▶ [YOUR INSTRUCTIONS]:
Filter the records below for the word "people". Keep each line that has it.
Start of GIVEN RECORDS
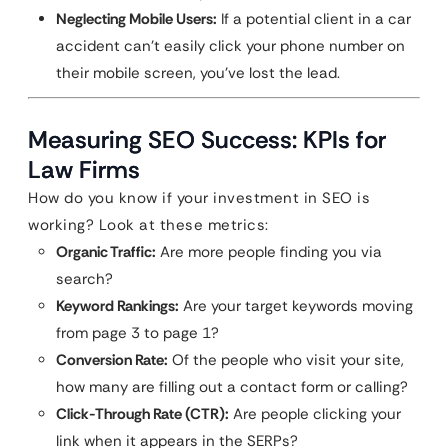
Neglecting Mobile Users:
If a potential client in a car
accident can’t easily click your phone number on
their mobile screen, you’ve lost the lead.
Measuring SEO Success: KPIs for
Law Firms
How do you know if your investment in SEO is
working? Look at these metrics:
Organic Traffic:
Are more people finding you via
search?
Keyword Rankings:
Are your target keywords moving
from page 3 to page 1?
Conversion Rate:
Of the people who visit your site,
how many are filling out a contact form or calling?
Click-Through Rate (CTR):
Are people clicking your
link when it appears in the SERPs?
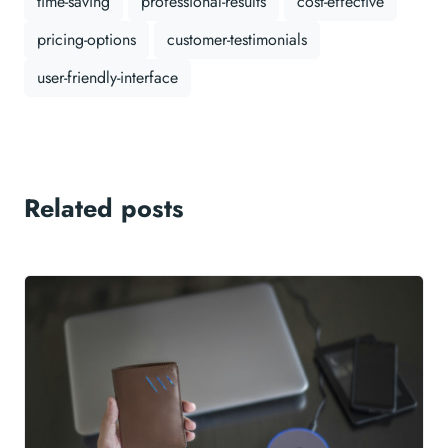
time-saving
professional-results
cost-effective
pricing-options
customer-testimonials
user-friendly-interface
Related posts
End of GIVEN RECORDS
▶ [RESULT OF THIS EXERCISE]:
Are more people finding you via
Of the people who visit your site,
Are people clicking your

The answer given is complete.